The results showed that the trial met the primary endpoint, with 92.2% of patients achieving a ≥2 g/dL increase in hemoglobin levels from baseline without red blood cell transfusion (RBCT). Secondary endpoints demonstrated clinically meaningful improvements, with 97.6% of patients avoiding transfusions and 62.8% of patients reaching a sustained hemoglobin level of ≥12 g/dL without RBCT. The safety profile was consistent with previously reported data.
Paroxysmal Nocturnal Hemoglobinuria (PNH) is a complement-mediated chronic rare blood disorder. According to statistics, the incidence of PNH is about one to two per million, with a higher incidence in Asian populations compared to Europe and America. It can occur at any age but is commonly seen in people aged 30-40. PNH patients have a mutation in the PIG-A gene, leading to the absence of important complement regulatory proteins CD55 and CD59 on the surface of blood cells. As a result, cells are more susceptible to complement activation. The main clinical manifestations include hemolysis, bone marrow hematopoietic failure, and thrombosis. Anti-complement C5 therapy (Eculizumab or Ravulizumab) has been the internationally recognized standard treatment for PNH. However, after anti-C5 treatment, a significant number of patients still experience residual anemia, fatigue, and transfusion dependence, severely affecting their quality of life.

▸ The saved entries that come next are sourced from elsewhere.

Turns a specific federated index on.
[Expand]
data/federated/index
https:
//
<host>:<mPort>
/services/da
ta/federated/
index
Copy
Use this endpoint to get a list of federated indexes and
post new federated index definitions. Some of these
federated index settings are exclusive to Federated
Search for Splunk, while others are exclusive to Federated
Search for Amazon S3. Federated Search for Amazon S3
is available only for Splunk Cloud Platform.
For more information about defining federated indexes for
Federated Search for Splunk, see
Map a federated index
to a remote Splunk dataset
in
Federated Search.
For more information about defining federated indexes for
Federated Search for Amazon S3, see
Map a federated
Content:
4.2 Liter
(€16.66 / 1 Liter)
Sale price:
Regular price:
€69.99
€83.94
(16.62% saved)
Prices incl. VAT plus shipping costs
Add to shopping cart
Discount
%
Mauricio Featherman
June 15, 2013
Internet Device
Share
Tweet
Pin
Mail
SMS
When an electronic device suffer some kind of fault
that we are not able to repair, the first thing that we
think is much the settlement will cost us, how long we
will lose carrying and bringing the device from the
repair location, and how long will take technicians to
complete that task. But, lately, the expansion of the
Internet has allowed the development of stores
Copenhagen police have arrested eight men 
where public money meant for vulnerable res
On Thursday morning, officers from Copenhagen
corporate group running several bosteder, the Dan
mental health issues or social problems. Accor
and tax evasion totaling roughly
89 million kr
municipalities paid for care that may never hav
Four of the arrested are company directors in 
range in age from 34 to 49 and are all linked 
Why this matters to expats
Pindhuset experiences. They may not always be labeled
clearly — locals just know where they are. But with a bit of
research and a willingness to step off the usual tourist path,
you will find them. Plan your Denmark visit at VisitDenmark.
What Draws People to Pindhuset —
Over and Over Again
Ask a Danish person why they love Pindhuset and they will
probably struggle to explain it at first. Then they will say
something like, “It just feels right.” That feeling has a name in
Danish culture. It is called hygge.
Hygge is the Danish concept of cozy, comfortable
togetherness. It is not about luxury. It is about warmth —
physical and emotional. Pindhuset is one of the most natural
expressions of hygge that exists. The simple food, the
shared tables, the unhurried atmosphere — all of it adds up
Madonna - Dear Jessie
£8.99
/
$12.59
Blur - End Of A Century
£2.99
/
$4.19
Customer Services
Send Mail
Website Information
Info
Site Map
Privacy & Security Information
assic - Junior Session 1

Iptacopan is a first-in-class, oral inhibitor targeting the complement alternative pathway B factor, developed by Novartis. The product acts upstream of the terminal C5 pathway, simultaneously controlling both intravascular and extravascular hemolysis, addressing the limitations of anti-C5 antibodies while providing patients with an oral monotherapy option. In February this year, Iptacopan received Breakthrough Therapy Designation from the CDE.
In addition to PNH, Iptacopan is currently in critical research stages for many other complement-mediated diseases (CMD), including renal diseases such as C3 glomerulopathy (C3G), IgA nephropathy (IgAN), atypical hemolytic uremic syndrome (aHUS), membranous nephropathy (MN), lupus nephritis (LN), as well as immune thrombocytopenic purpura (ITP) and cold agglutinin disease (CAD).